(Source data begins)

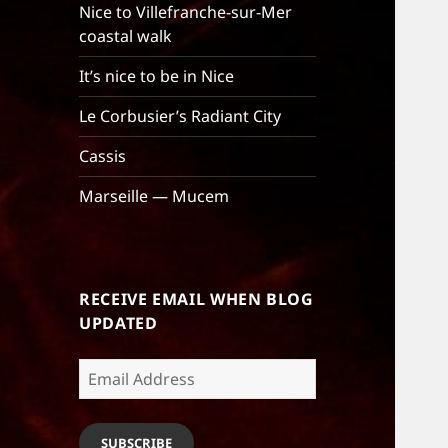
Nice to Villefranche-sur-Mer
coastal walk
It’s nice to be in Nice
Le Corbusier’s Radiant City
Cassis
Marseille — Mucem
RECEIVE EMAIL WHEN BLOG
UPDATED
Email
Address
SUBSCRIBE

(Source data ends)
(Source data begins)

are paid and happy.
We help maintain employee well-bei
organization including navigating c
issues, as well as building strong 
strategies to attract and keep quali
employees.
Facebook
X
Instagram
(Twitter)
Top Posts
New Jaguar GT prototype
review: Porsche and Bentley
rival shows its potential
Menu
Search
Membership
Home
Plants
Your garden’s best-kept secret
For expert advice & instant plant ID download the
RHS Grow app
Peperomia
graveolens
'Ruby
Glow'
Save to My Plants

(Source data ends)
(Source data begins)

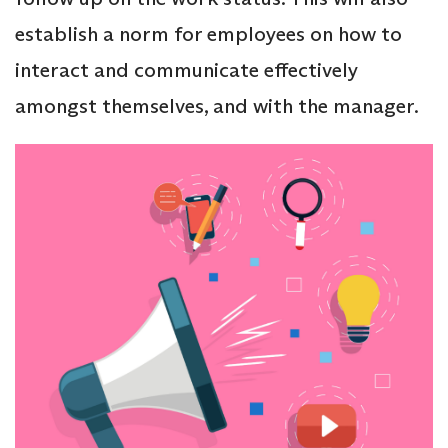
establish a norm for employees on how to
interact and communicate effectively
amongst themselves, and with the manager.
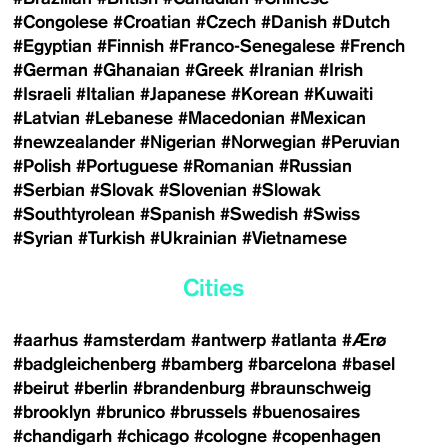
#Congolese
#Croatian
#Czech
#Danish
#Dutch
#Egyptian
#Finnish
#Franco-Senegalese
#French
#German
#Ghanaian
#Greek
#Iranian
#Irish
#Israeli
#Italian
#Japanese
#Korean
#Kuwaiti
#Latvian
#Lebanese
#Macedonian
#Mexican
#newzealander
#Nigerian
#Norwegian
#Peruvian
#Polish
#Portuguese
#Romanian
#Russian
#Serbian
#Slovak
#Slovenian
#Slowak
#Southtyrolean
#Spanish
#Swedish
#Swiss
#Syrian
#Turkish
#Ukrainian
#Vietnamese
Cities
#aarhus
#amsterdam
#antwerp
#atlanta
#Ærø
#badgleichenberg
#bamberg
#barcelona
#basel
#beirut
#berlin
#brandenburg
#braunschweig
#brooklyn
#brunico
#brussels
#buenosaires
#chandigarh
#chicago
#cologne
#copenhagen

(Source data ends)

Assignment — Reproduce, character for character, only the lines of the preceding data that start at the line with "New Jaguar GT prototype" and end at the line with "Save to My Plants", both included.

Finished task —
New Jaguar GT prototype
review: Porsche and Bentley
rival shows its potential
Menu
Search
Membership
Home
Plants
Your garden’s best-kept secret
For expert advice & instant plant ID download the
RHS Grow app
Peperomia
graveolens
'Ruby
Glow'
Save to My Plants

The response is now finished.